Exercise requirements ▸
With "cada" as the search word, show every line of the material that has it.

•••

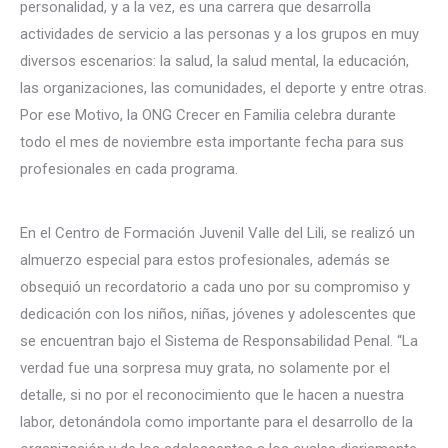
personalidad, y a la vez, es una carrera que desarrolla
actividades de servicio a las personas y a los grupos en muy
diversos escenarios: la salud, la salud mental, la educación,
las organizaciones, las comunidades, el deporte y entre otras.
Por ese Motivo, la O
NG Crecer en Familia celebra durante
todo el mes de noviembre esta importante fecha para sus
profesionales en cada programa.
En el Centro de Formación Juvenil Valle del Lili, se realizó un
almuerzo especial para estos profesionales, además se
obsequió un recordatorio a cada uno por su compromiso y
dedicación con los niños, niñas, jóvenes y adolescentes que
se encuentran bajo el Sistema de Responsabilidad Penal. “La
verdad fue una sorpresa muy grata, no solamente por el
detalle, si no por el reconocimiento que le hacen a nuestra
labor, detonándola como importante para el desarrollo de la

•••

Written response ▸
profesionales en cada programa.
obsequió un recordatorio a cada uno por su compromiso y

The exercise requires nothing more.